Showing posts with label Software - Outwit Hub. Show all posts
Showing posts with label Software - Outwit Hub. Show all posts

Wednesday, 10 April 2013

How I use Outwit Hub for the TILLIN One Name Study

Following my post on how I conduct my One Name Study I received a tweet from @genejean aka Pam Smith asking how I used Outwit Hub and following a couple more tweets this post was born. (Apologies for the poor quality photos but I'm not a great blogger expert yet!)

If I want to scrape some data I go to Outwit and open the page from within Outwit itself. I like to think of Outwit as a geeky internet browser which allows you to see what's behind the page as well as what you can normally see.
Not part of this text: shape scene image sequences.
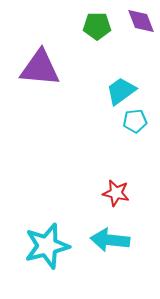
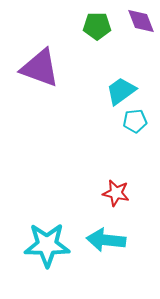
purple triangle: rotated 15 degrees clockwise
cyan arrow: moved 4 px left
cyan star: moved 1 px up; rotated 15 degrees clockwise
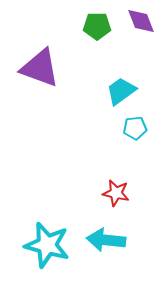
cyan pentagon: moved 7 px down
cyan star: rotated 15 degrees clockwise
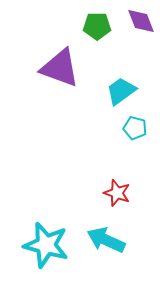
purple triangle: moved 20 px right
cyan pentagon: rotated 20 degrees clockwise
red star: moved 1 px right; rotated 8 degrees clockwise
cyan arrow: rotated 18 degrees clockwise
cyan star: moved 1 px left
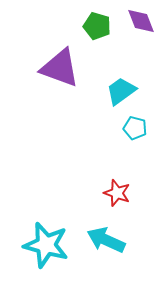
green pentagon: rotated 16 degrees clockwise
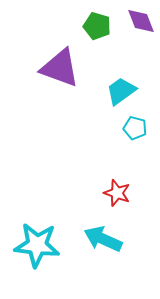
cyan arrow: moved 3 px left, 1 px up
cyan star: moved 9 px left; rotated 9 degrees counterclockwise
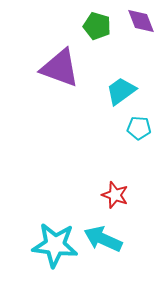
cyan pentagon: moved 4 px right; rotated 10 degrees counterclockwise
red star: moved 2 px left, 2 px down
cyan star: moved 18 px right
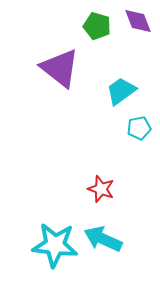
purple diamond: moved 3 px left
purple triangle: rotated 18 degrees clockwise
cyan pentagon: rotated 15 degrees counterclockwise
red star: moved 14 px left, 6 px up
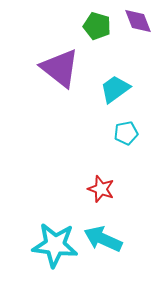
cyan trapezoid: moved 6 px left, 2 px up
cyan pentagon: moved 13 px left, 5 px down
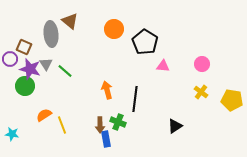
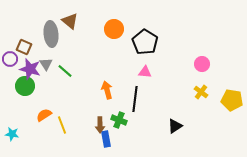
pink triangle: moved 18 px left, 6 px down
green cross: moved 1 px right, 2 px up
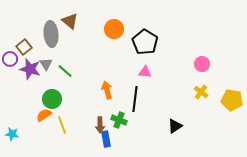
brown square: rotated 28 degrees clockwise
green circle: moved 27 px right, 13 px down
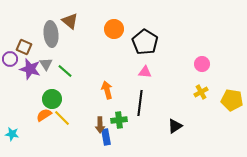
brown square: rotated 28 degrees counterclockwise
yellow cross: rotated 24 degrees clockwise
black line: moved 5 px right, 4 px down
green cross: rotated 28 degrees counterclockwise
yellow line: moved 7 px up; rotated 24 degrees counterclockwise
blue rectangle: moved 2 px up
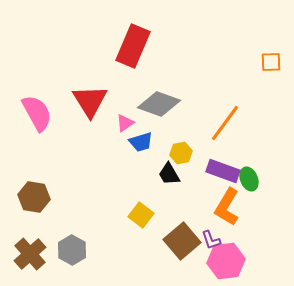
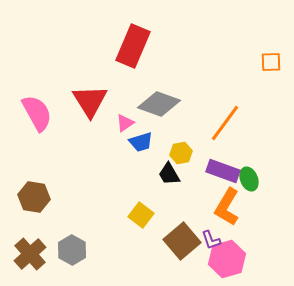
pink hexagon: moved 1 px right, 2 px up; rotated 9 degrees counterclockwise
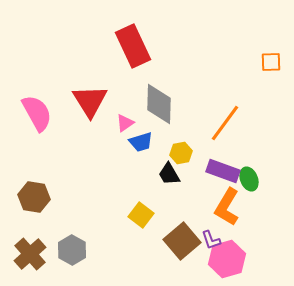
red rectangle: rotated 48 degrees counterclockwise
gray diamond: rotated 72 degrees clockwise
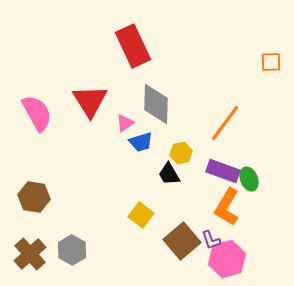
gray diamond: moved 3 px left
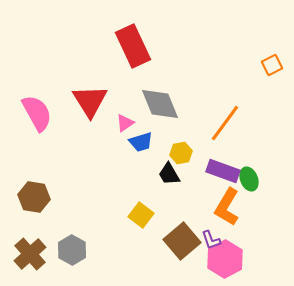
orange square: moved 1 px right, 3 px down; rotated 25 degrees counterclockwise
gray diamond: moved 4 px right; rotated 24 degrees counterclockwise
pink hexagon: moved 2 px left; rotated 12 degrees counterclockwise
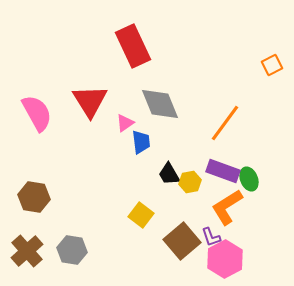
blue trapezoid: rotated 80 degrees counterclockwise
yellow hexagon: moved 9 px right, 29 px down
orange L-shape: rotated 27 degrees clockwise
purple L-shape: moved 3 px up
gray hexagon: rotated 20 degrees counterclockwise
brown cross: moved 3 px left, 3 px up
For this example I'm going to search for all instances WILLIAM TILLIN in the 1841 England census to keep it small - 3 records.



Normally if I wanted to collect the information for each of these records I would go into each individual record as below and type the information from the screen into my database - or at best copy and paste the information using something like a Firefox addin.
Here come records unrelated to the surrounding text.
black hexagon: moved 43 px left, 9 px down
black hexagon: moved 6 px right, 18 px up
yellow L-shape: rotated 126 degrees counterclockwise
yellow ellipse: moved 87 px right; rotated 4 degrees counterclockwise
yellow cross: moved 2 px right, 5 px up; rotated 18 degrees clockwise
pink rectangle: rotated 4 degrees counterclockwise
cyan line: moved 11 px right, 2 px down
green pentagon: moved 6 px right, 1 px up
But Outwit works slightly differently.

This is the page of data that I want to "scrape" and this is the page that my scraper will go to and collect the data. I've written the scraper myself based on the html behind this page but I won't go into too much detail here about how I did that as it will make this a really long post. I can do more of an explanation in another post if that would help anybody.

So using the back button in the top left hand corner (just like other web browsers) I get back to my original search results. Then I click on the links button (circled in red below) and this gives me a completely different view of the page.


Then I select the rows labelled View Record. These are going to act as an address for the scraper so it knows where to go and find the data. Once it gets there it will apply the rules within the scraper to the data it finds and then return that data to the data catch area.


So I highlight the rows and tell it to go and explore using my 1841 scraper (making sure I don't overutilize the resources of the site by exploring too many records too quickly) and this is the data it brings back in about 10-15 seconds
.

You can see the detailed information at the bottom based on the 3 records from the original search. The data can then be exported as a csv or excel file and added to the database.

I hope this makes sense - I've found it exceptionally useful for census data as well as civil registration data. I would not have all the data I have if I'd had to collate the information in the traditional way.

I'd be happy to provide some more examples or go into more detail - so please leave any questions in the comments below or ask me on twitter - you can find me @Wibblingjo - or on my google+ page +Wibbling Jo Genealogy



Tuesday, 9 April 2013

Tech Tuesday - How I collect and analyse data for my One Name Study

I'm always interested in how people actually "do" their One Name Study on a practical level. My study is still in it's infancy so I've had quite a haphazard approach.

Recently I sat down and decided on a more structured plan of attack.

I knew that I wanted to collect some data, store the data somewhere and then start to group the individuals named in the data into families. Ultimately the goal would be to work out if everyone is related but that's a long way in the future.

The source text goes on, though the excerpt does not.